4.3 Randomness and Game Theory

The main attack that we are defending against is the adversary proposer (malicious proposed block). This attack happens when a proposing node maliciously proposes an invalid new block. This attack occurs for various incentives; double spending is one of them. Integrating random and anonymous validators’ selection with a game theoretical model contributes substantially in mitigating this attack. This is because a malicious proposer does not know the nodes that will validate its proposed block, which makes it hard to corrupt or bribe them to agree on its invalid block. Additionally, the punishment enforced by the game model could alleviate the attack motives.

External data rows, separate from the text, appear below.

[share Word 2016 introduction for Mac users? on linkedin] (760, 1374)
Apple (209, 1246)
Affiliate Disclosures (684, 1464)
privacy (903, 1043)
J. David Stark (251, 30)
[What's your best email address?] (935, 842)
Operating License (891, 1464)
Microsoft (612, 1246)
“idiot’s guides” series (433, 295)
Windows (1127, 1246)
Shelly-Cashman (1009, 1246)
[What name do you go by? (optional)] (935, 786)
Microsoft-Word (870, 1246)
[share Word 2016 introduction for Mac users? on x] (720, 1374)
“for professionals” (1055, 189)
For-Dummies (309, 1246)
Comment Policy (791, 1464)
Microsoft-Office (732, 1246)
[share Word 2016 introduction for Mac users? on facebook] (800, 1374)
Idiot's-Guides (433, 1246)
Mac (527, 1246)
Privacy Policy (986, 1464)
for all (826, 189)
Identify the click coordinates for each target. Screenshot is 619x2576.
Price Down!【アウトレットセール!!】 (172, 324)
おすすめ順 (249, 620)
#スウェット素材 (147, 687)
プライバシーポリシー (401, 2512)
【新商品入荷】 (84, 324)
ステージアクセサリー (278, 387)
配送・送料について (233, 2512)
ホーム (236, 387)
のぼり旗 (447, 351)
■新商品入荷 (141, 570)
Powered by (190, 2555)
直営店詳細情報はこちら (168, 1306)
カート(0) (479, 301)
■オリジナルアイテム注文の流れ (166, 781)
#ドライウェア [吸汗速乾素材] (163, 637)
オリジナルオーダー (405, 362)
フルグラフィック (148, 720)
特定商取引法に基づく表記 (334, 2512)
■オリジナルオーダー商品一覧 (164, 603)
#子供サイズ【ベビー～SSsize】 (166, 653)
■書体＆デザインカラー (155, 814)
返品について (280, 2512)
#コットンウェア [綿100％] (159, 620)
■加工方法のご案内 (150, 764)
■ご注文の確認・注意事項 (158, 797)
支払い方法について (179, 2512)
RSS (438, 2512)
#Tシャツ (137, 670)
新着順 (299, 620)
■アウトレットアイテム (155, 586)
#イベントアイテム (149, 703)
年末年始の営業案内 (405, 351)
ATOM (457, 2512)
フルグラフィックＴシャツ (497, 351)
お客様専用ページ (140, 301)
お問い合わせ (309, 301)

5 Conclusion and Future Work

We have proposed a new true decentralized consensus protocol utilizing game theory and randomness. Our protocol randomly employs a different set of different size of validators each time a new block is proposed to protect against several real attacks mounted by powerful adversaries. Additionally, our protocol enjoys the feature offered by game theory to reward honest adhered parties and punish malicious ones.

This work, however, is in progress and has a few open problems. First, the probability \(\mu \) that player x is of type malicious is static. To overcome this, \(\mu \) can be determined dynamically, where the defenders y and z update their beliefs about \(\mu \) at every stage of the game. Second, the proposers-leaders mapping guarantees the anonymous mapping only for one round of proposing. In other words, when a proposer proposes a block for the second time, its leaders’ identities are revealed. This protocol was originally designed for a products’ supply chain [1] where each node authenticates the product and proposes a block for it only once. Nevertheless, our protocol is suitable for many other blockchain applications, and we plan to make the proposers-leaders mapping dynamic in a way that preserves the anonymity. Third, the detailed evaluation of the protocol’s safety and liveness nor the efficiency compared with other consensus protocols such as Ouroboros [11] are not presented in this paper.